Sua caneta viva nos leva a uma jornada ao coração do transporte de mercadorias que acompanham nossas malas. Descobrimos que as rotas do céu mudaram com o advento do Boeing 707, que dividiu o tempo de viagem do Japão para a Europa em trinta. Este livro é a história de uma corrida contra o tempo, na era do turismo lento. Uma bomba, que lança luz sobre os paradoxos dos viajantes ecologicamente corretos. Bem-vindos a bordo. Em um mini-voo cargueiro, de mercadorias e passageiros. Cada capítulo é uma escala. Partimos para China , Brasil , Maurício , Reunião, Quênia, Coreia do Sul , Canadá , destinos de sonho, seguindo o fluxo de produtos altamente consumidos e procurados, ao ritmo de suas aventuras e questões humanas.

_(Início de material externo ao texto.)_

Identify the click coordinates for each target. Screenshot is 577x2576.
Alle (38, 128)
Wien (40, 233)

A história do "choco BN" das ovas de esturjão de Madagascar para o mundo inteiro e até para o Hôtel de Crillon é maravilhosa. A história da manga do avião, que não tem o mesmo sabor da manga do barco, é deliciosa. Incrível é a história do feijão-verde de Camarões para a França, cuja liberação de vapor d'água, devido à grande diferença de temperatura entre a temperatura do porão na partida e a da altitude de cruzeiro, enganou os detectores de fumaça, a ponto de forçar um pouso de emergência. Havia neblina, alguns passageiros estavam em pânico. " Como esse evento teria sido tratado nesta cabine vazia?", pergunta o piloto, ressaltando que ninguém teria chamado a cabine. O transporte de medicamentos da França continental para a Ilha da Reunião nos dá arrepios. O transporte fora de temporada de frutas exóticas de países tropicais para a Europa é instigante. Arrepios ainda surgem ao ler o capítulo sobre o atum da Ilha da Reunião para Nova York (que deu origem ao título do livro, Até os peixes voam ). E até Pégaso existe: cavalos viajam de avião para participar de grandes competições. É de deixar qualquer um sem palavras. E a riqueza de informações sobre flores, de Nairóbi a Amsterdã, dissipa o mistério da existência de buquês de rosas em todo o mundo. A escuta e a empatia de François Suchel, que entrevistou centenas de pessoas envolvidas com esses produtos, direta ou indiretamente, alimentam esta oitava obra, que toca o coração de viajantes e consumidores.
“Vamos ser honestos: ganho muitos beijos quando transportei 2 toneladas de mirtilos para Singapura ou Bangkok.”
François Suchel
Os leitores do diário suíço Le Temps reconhecerão alguns capítulos publicados em sua série "Plein Gaz", um seriado ambientado em porões de avião. Mas este livro vai muito além, convidando-nos a baixar as velas. Então, qual é a parte do diabo? "Sejamos honestos: sinto muito orgulho quando transporto 2 toneladas de mirtilos para Singapura ou Bangkok. Mas quando o avião amplia o acesso a cuidados médicos ou contribui para o respeito às tradições, sinto-me mais legítimo", escreve o piloto da Air France, que ponderou os prós e os contras em 192 páginas enriquecidas com mapas que ele criou e que testemunham certos fluxos descobertos durante sua investigação. Ele não encontrou uma resposta pronta; cada um formará sua própria opinião.
Pule o anúncioEven Fish Fly , François Suchel, edições Paulsen, 192 páginas, 19,90 euros.